Mr Mackenroth said changes to the scheme had been introduced after further consultation with cane growers.

He said the scheme was designed to encourage amalgamation and more efficient and profitable farming.

"In May, we announced a duty concession scheme to operate over the next two years for farmers who purchase adjoining sugar cane properties worth up to $500,000," Mr Mackenroth said.

"The relief is offered to encourage farmers to consolidate non-viable cane properties into a more efficient farm business.

"The State Government is prepared to forgo revenue of up to an estimated $5 Million if it means Queensland gets a more productive and viable sugar industry."

Consultation on improvements to the scheme involved representations from CANEGROWERS in Brisbane and Innisfail, including a meeting with the Premier and the Minister for Primary Industries at the Innisfail Community Cabinet in August.

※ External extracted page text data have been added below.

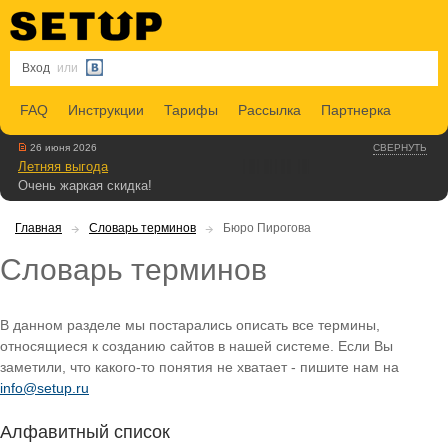
Вход
или
FAQ
Инструкции
Тарифы
Рассылка
Партнерка
26 июня 2026
СВЕРНУТЬ
Летняя выгода
Очень жаркая скидка!
Главная
Словарь терминов
Бюро Пирогова
Словарь терминов
В данном разделе мы постарались описать все термины,
относящиеся к созданию сайтов в нашей системе. Если Вы
заметили, что какого-то понятия не хватает - пишите нам на
info@setup.ru
Алфавитный список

Mr Mackenroth said now under changes to the scheme, purchased farms will not need to be adjacent, however both farms to be consolidated need to supply cane to a common mill.

"This improvement gives farmers some flexibility while ensuring both farms are used together as a single working cane farm," he said.

"We will also provide relief for some 'mixed use' farms where the purchased farm and the existing farm are not solely used for sugar cane production.

"However, at least 75 percent by area of each property must be used for sugar cane production to ensure we are providing relief where it is intended."

Mr Mackenroth said in addition, the $500,000 cap would only relate to the land value and the duty would not relate to other business assets or water entitlements purchased with the farmland.

"This will mean other assets like machinery purchased in the transaction cannot push the value of the farm past the threshold and, ultimately, render the purchaser ineligible for duty relief," he said.

Mr Mackenroth said consolidation was needed amongst many farms in Queensland for the future viability of the sugar industry.

"Almost 80 percent of cane farms in Queensland produce less than 13,000 tonnes of cane," he said.

"The advice from financial institutions is that a viable farm size today would produce 15,000 tonnes.

"There are approximately 1,300 cane farms in Queensland producing less than 4,000 tonnes.

"Each of these improvements will make cane farm consolidation more attractive for Queensland farmers."

The duty exemptions come after the Beattie Government also decided in May to continue an existing exemption in which the gifting of cane farms to children or grandchildren is duty-free.

That provision is worth an estimated $7.3 Million over three years.

Earlier this year, the Beattie Government also approved a $33 Million sugar assistance package, following agreement with industry to undertake much-needed reforms.